--- Task instructions ---
From the data that follows, set down exactly the lines from the one with "Symbol der Wellen gehören bewegte oder hohe" through the one with "2003; ks. myös Me", counting both. Pictures stay out.

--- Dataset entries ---
+++

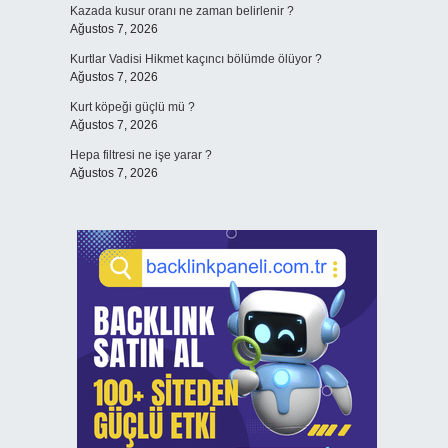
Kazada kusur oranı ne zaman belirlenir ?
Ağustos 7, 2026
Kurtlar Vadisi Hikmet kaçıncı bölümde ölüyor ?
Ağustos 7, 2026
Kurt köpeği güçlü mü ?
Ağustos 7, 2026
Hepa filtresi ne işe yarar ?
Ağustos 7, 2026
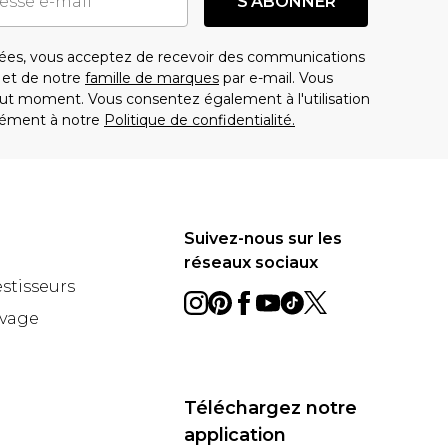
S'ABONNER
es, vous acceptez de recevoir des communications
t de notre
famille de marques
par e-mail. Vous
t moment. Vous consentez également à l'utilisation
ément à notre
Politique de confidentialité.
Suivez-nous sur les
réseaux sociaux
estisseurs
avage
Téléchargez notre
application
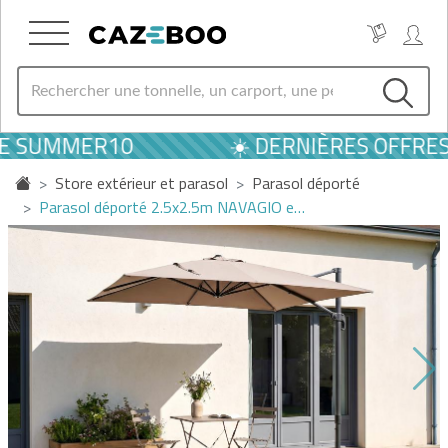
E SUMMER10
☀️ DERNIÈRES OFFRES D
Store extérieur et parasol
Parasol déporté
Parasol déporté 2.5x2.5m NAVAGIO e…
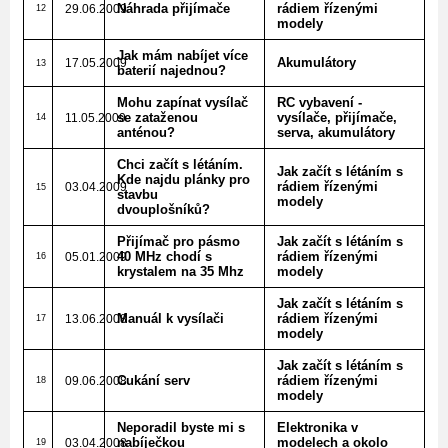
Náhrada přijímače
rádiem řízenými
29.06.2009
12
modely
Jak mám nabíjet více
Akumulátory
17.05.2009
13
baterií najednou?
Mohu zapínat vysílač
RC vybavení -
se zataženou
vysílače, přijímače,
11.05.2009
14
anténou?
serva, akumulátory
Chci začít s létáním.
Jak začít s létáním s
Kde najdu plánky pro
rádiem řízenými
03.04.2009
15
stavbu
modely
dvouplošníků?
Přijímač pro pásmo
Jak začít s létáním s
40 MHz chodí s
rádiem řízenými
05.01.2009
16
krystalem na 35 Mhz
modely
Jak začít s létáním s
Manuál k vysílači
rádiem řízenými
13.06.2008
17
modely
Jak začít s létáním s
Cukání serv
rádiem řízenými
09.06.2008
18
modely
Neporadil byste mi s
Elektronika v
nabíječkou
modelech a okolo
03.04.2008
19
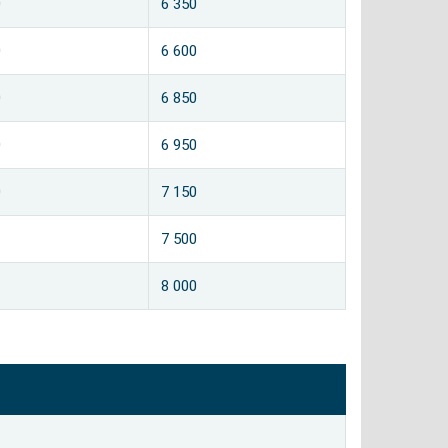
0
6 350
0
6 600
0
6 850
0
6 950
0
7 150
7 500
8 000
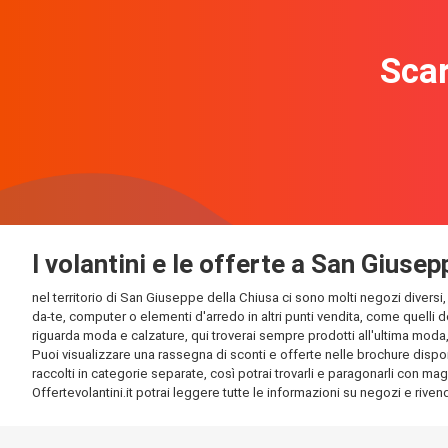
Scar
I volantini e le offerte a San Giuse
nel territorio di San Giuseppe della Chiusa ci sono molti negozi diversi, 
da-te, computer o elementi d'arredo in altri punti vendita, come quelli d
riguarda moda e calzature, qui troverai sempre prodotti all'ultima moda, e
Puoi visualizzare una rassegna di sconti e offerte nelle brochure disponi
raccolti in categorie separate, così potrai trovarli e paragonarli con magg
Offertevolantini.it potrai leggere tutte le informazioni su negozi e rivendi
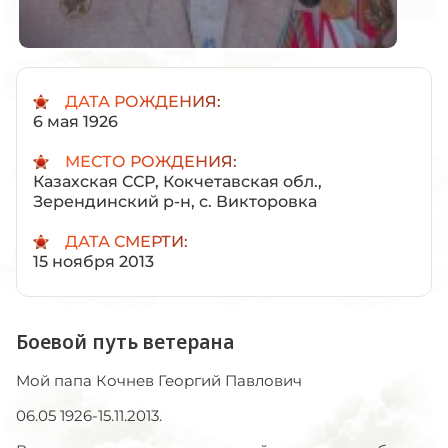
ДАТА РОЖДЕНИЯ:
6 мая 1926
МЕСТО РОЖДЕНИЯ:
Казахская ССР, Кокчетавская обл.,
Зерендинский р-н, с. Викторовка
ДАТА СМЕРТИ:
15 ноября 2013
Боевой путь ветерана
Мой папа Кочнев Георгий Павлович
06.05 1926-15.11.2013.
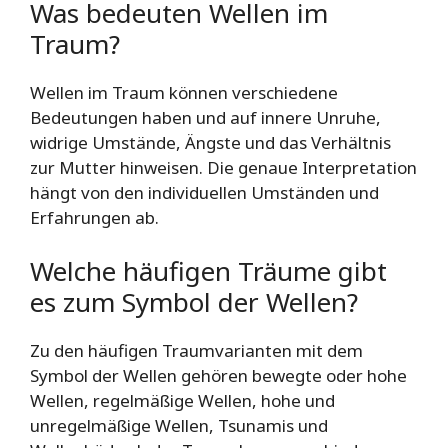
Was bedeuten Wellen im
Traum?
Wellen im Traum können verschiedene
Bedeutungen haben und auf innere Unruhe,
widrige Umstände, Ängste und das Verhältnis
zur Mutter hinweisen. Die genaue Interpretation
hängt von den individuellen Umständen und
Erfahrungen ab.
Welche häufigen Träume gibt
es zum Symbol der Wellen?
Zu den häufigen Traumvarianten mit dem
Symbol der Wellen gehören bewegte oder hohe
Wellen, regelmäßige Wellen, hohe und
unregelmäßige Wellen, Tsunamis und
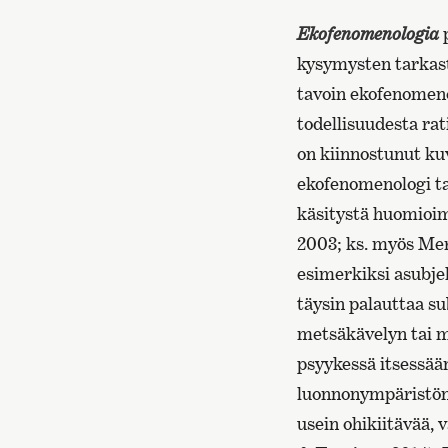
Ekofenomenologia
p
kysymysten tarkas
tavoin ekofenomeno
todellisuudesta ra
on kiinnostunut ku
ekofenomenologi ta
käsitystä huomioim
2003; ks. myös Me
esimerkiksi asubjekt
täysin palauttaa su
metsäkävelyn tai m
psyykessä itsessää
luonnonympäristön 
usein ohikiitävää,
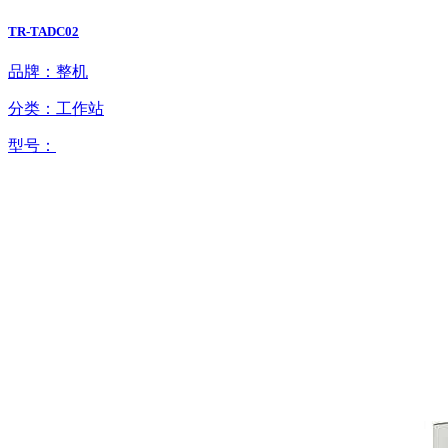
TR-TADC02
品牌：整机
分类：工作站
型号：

+++

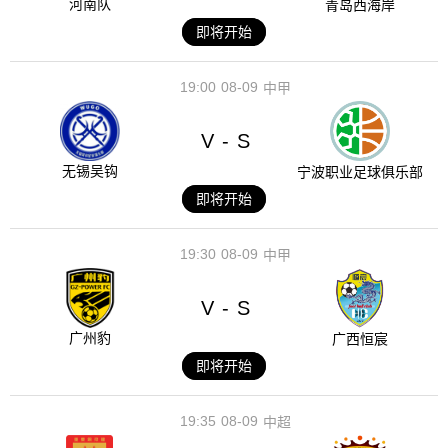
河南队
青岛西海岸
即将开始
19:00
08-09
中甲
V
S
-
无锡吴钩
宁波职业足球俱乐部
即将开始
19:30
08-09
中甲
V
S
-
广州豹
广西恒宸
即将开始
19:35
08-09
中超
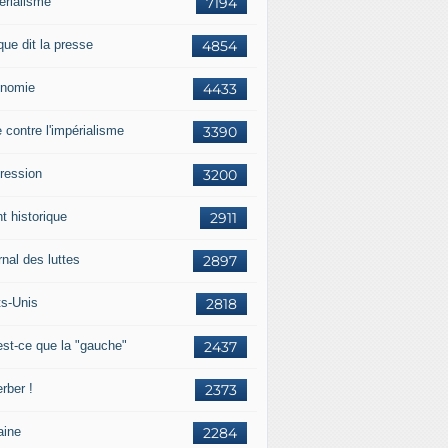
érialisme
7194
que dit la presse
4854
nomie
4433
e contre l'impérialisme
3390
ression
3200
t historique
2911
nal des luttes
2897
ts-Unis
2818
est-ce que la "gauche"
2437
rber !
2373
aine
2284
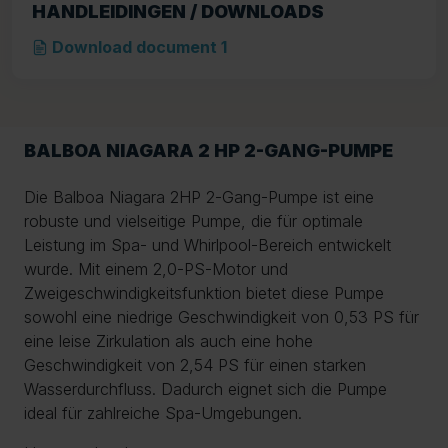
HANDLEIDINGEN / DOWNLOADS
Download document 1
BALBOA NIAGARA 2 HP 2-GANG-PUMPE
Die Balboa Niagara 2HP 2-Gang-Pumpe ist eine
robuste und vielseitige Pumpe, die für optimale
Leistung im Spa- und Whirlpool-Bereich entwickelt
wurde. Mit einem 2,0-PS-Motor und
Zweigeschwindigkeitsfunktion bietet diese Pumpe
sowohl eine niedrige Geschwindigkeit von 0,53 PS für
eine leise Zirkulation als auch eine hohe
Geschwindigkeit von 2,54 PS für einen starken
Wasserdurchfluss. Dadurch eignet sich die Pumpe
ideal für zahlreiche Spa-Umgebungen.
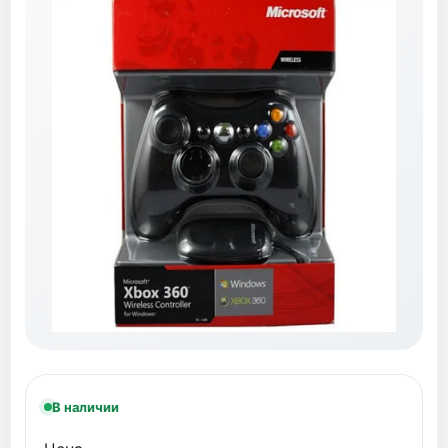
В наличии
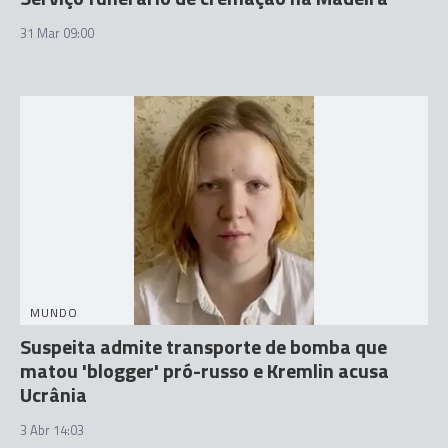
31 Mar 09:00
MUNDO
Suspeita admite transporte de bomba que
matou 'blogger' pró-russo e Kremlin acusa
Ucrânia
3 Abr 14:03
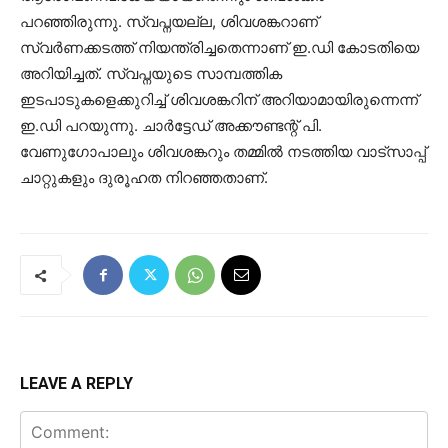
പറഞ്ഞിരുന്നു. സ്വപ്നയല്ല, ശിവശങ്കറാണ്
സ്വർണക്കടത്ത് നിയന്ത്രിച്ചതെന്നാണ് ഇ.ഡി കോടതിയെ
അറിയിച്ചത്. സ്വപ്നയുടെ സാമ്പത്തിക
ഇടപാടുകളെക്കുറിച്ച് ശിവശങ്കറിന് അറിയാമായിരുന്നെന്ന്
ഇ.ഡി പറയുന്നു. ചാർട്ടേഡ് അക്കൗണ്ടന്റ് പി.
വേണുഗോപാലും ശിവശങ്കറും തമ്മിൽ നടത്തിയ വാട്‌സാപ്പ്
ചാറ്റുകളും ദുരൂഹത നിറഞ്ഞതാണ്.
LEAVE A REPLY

+++

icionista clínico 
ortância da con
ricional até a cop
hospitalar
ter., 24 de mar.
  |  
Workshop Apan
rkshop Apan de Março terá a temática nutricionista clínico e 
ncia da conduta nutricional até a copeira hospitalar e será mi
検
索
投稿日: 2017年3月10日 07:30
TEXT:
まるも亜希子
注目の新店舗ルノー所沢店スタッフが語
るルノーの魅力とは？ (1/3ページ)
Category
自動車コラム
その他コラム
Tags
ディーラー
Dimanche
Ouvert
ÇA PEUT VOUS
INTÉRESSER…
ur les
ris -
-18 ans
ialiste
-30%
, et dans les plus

+++

--- Response ---
Symbol der Wellen gehören bewegte oder hohe
Wellen, regelmäßige Wellen, hohe und
unregelmäßige Wellen, Tsunamis und
Ekofenomenologia
p
kysymysten tarkas
tavoin ekofenomeno
todellisuudesta ra
on kiinnostunut ku
ekofenomenologi ta
käsitystä huomioim
2003; ks. myös Me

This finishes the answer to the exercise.